Blockly for statistics

Alex Reinhart – Updated March 12, 2018 notebooks · refsmmat.com

A concept for an interactive statistics exploration tool built using Blockly.

High-level overview: the first block is the data frame. Blocks attached to it do things to it: resample a new data frame, permute a certain column, group by a variable, calculate aggregate functions, and plot results. Students can easily experiment with statistical methods by rearranging blocks to try new things.

Concept outline below. Is this flexible enough to handle everything we’d want in intro stats?

The data block

We start with a data block. This would be provided and not configurable. It would specify the variables, column types, and so on.

Ideally we’d have a bank of datasets with datapackage.json descriptions, from which the user could choose any dataset.

Data would be represented as an object with a data dictionary (column name => array of data), a set of type specifications, and an array of grouping variables. The grouping array would start empty.
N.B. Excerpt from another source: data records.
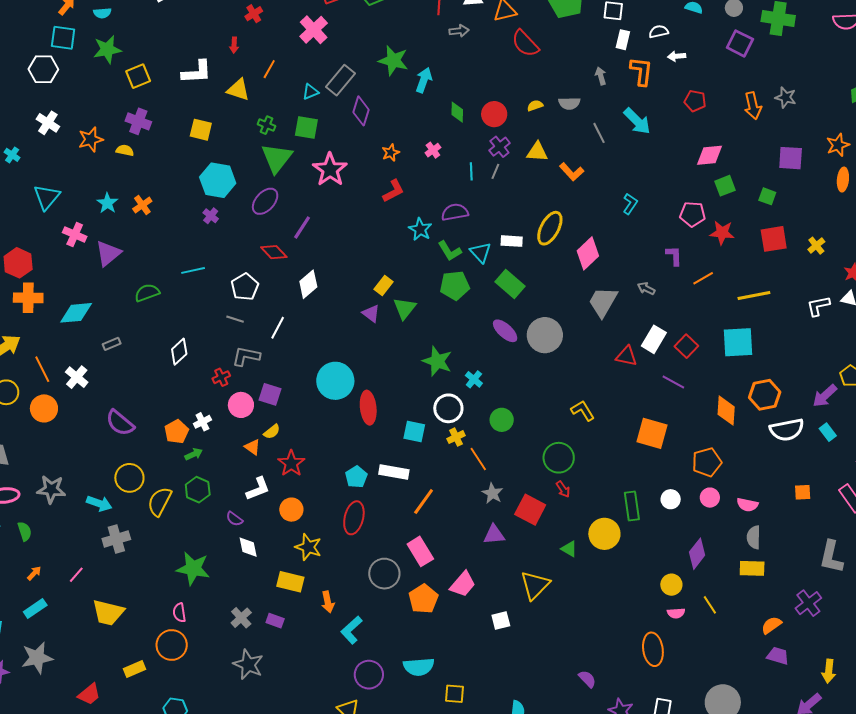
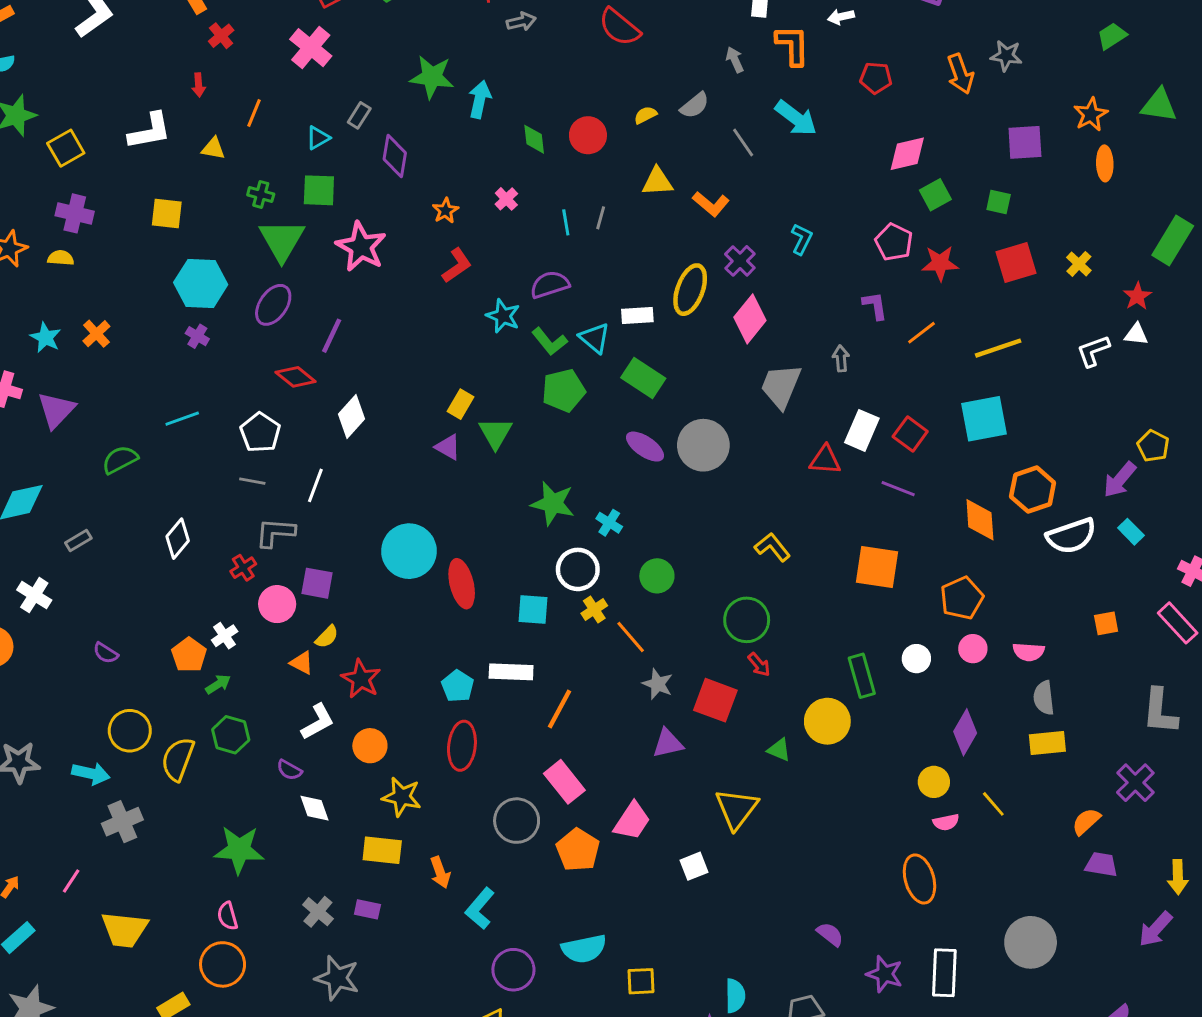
gray rectangle: (340, 80) -> (359, 115), size x0.6
yellow triangle: (238, 90) -> (213, 149), size x0.7
gray semicircle: (569, 103) -> (695, 105), turned -30
purple cross: (499, 147) -> (740, 261), moved
pink pentagon: (693, 214) -> (894, 242), turned 30
gray arrow: (646, 288) -> (841, 358), turned 66
purple semicircle: (120, 423) -> (106, 653), size x0.6

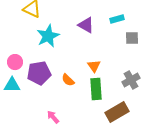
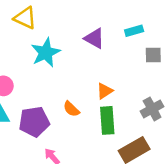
orange triangle: (94, 66) -> (105, 91), turned 32
purple pentagon: (39, 73) -> (34, 122), moved

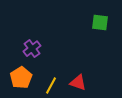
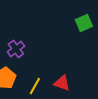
green square: (100, 23) -> (84, 23), turned -30

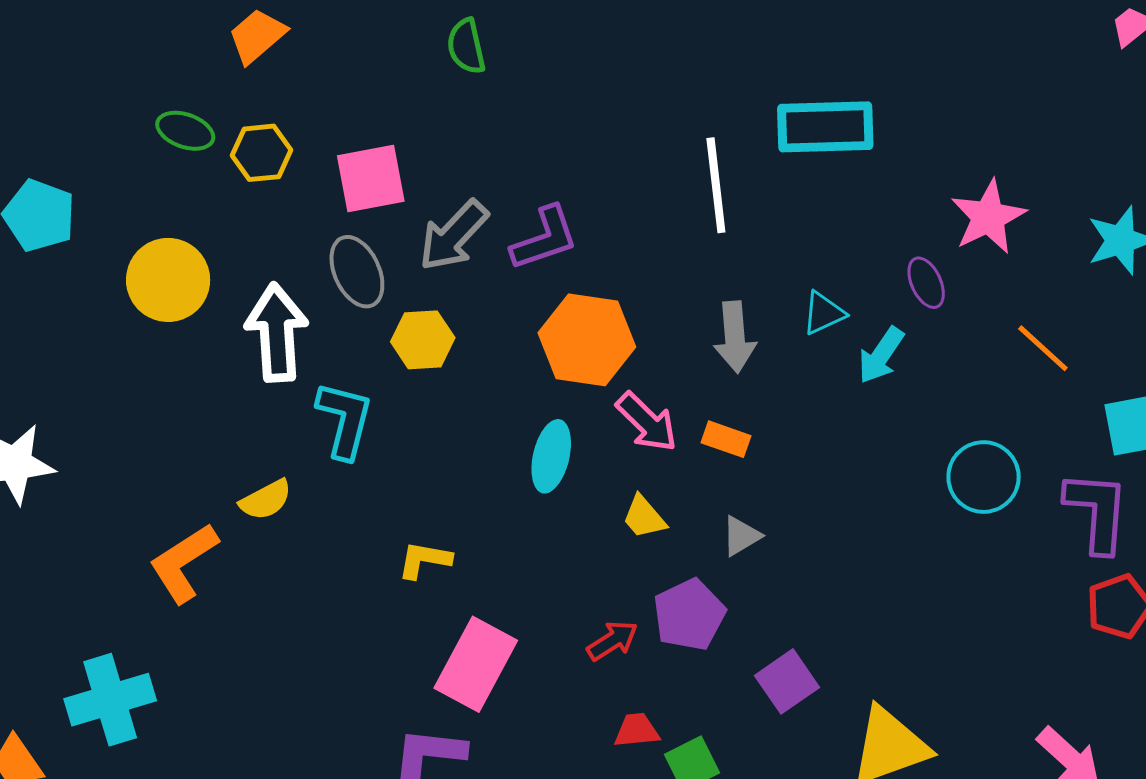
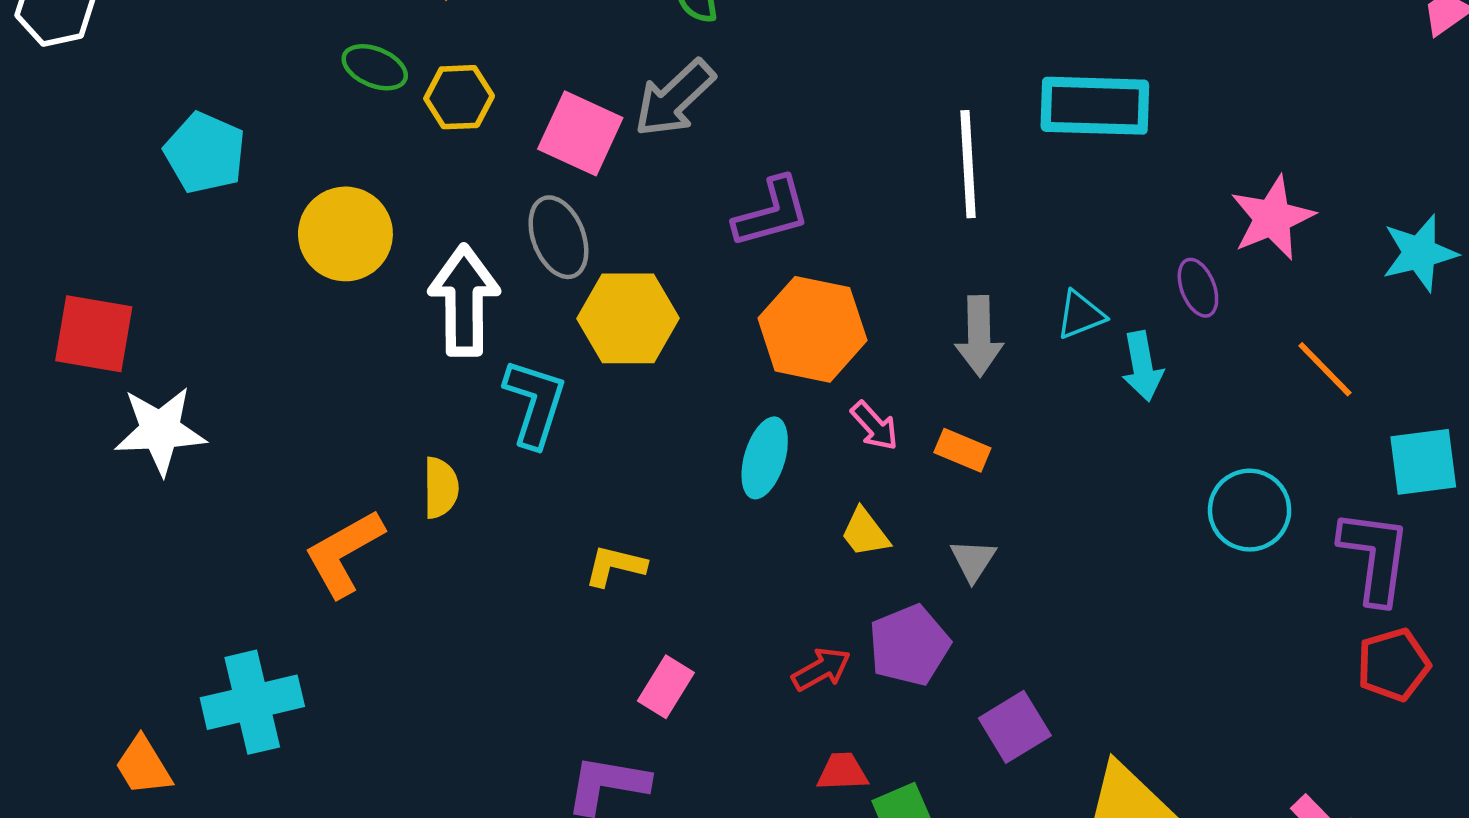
pink square: (371, 178) -> (580, 133), turned 32
gray arrow: (454, 235) -> (674, 98), moved
yellow hexagon: (423, 340) -> (628, 318), size x1.4
cyan arrow: (881, 355) -> (1142, 366), turned -48
pink arrow: (647, 422) -> (874, 426), size x0.7
yellow semicircle: (266, 500) -> (441, 488), turned -66
gray triangle: (741, 536) -> (973, 560), turned -30
pink rectangle: (476, 664) -> (666, 687), size x0.6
Resampling and permutation

A “sample” block, with “number of samples” argument, would select at random from the data, returning a new dataset with the chosen number of rows. There’d be a “with replacement”/“without replacement” selector.

A “permute” block would operate on one variable in the dataset, permuting its values at random. If applied to a dataset that had already been grouped, it would work within each group, and it would be an error to try to permute the variable already chosen for grouping. (Do these restrictions make sense? Would within-group permutation be useful in some cases – maybe when you have two factors and only want to test a hypothesis about one of them?)

Grouping

A simple “group by” block would take in a data frame and a variable name, and group by the levels of that variable. That variable’s name would be added to the grouping array. The data wouldn’t actually be transformed in any way – subsequent functions just know to operate on the groupings.

“Group by” must be composable, so we can group by multiple factors, e.g. if we have a two-way ANOVA and want to get means for each combination of two separate factor variables.

Functions

Functions would be split into two kinds: ordinary functions and aggregate functions, much in the same way SQL does it.

Ordinary function blocks would be something like “square” or “log” or whatever transformations, maybe with drop-down selectors for various options. There’d also be a selector for the variable to which this function is applied. The output from the block would be a new dataset with the transformation applied.

Aggregate functions operate over groups, as defined in the grouping variable array. They’d have a variable selected to operate on, then apply the function to that variable in each group, reducing each group to a single result. Output would be a new grouped data array, where the new variable name is, say, “mean(x)” and the grouping variable is retained. All other variables are dropped.

Flow control

There’d be a simple “Repeat _ times” block, looking like one of Blockly’s loop blocks, which can take any number of other blocks inside it. This block would run the enclosed statements repeatedly, always starting from the same input, and gather the output from the last enclosed statement. It’d simply concatenate the data frames, keeping any grouping applied.

Visualization

There’d be a few blocks for plotting results. A boxplot block, for example, would take data that’s been grouped and a variable name, and plot the variable within each group.

See also TinkerPlots, which builds graphics from basic primitives like “stack”, “divide”, and “order”, and by allowing data icons to be things like “fuse rectangular”, which combine individual data points into bars. This allows students to build graphics from basic ideas, rather than by selecting from premade types (histogram, boxpot, etc.).

Example use case

Suppose the user has selected a simple dataset: a grouping variable X and a continuous outcome Y. Classic t test material.

The data block is on the screen. The block structure needed for a permutation test would be something like

  1. Data block.
  2. Repeat 1000 times
    1. Permute X
    2. Group by X
    3. mean(Y)
  3. Boxplot of mean(Y)

Problems

Variable scoping

How do we handle scoping? In the example above, X and Y are available in block 2, but in block 3, the only available variables are X and mean(Y). Blockly seems to prefer global scope, since children learning programming aren’t expected to understand lexical scoping. But here there’s obvious scoping as the dataset is changed by the operations performed within it; the statements contained in block 2 have different scope from blocks 1 or 3.

Instead of providing variables as separate blocks, we could use a separate “variable” block with a dynamically-populated dropdown menu of variables currently in scope, and provide a view of the data whenever the user clicks on a node so they can see the current structure of the data. That seems unintuitive and clunky, though.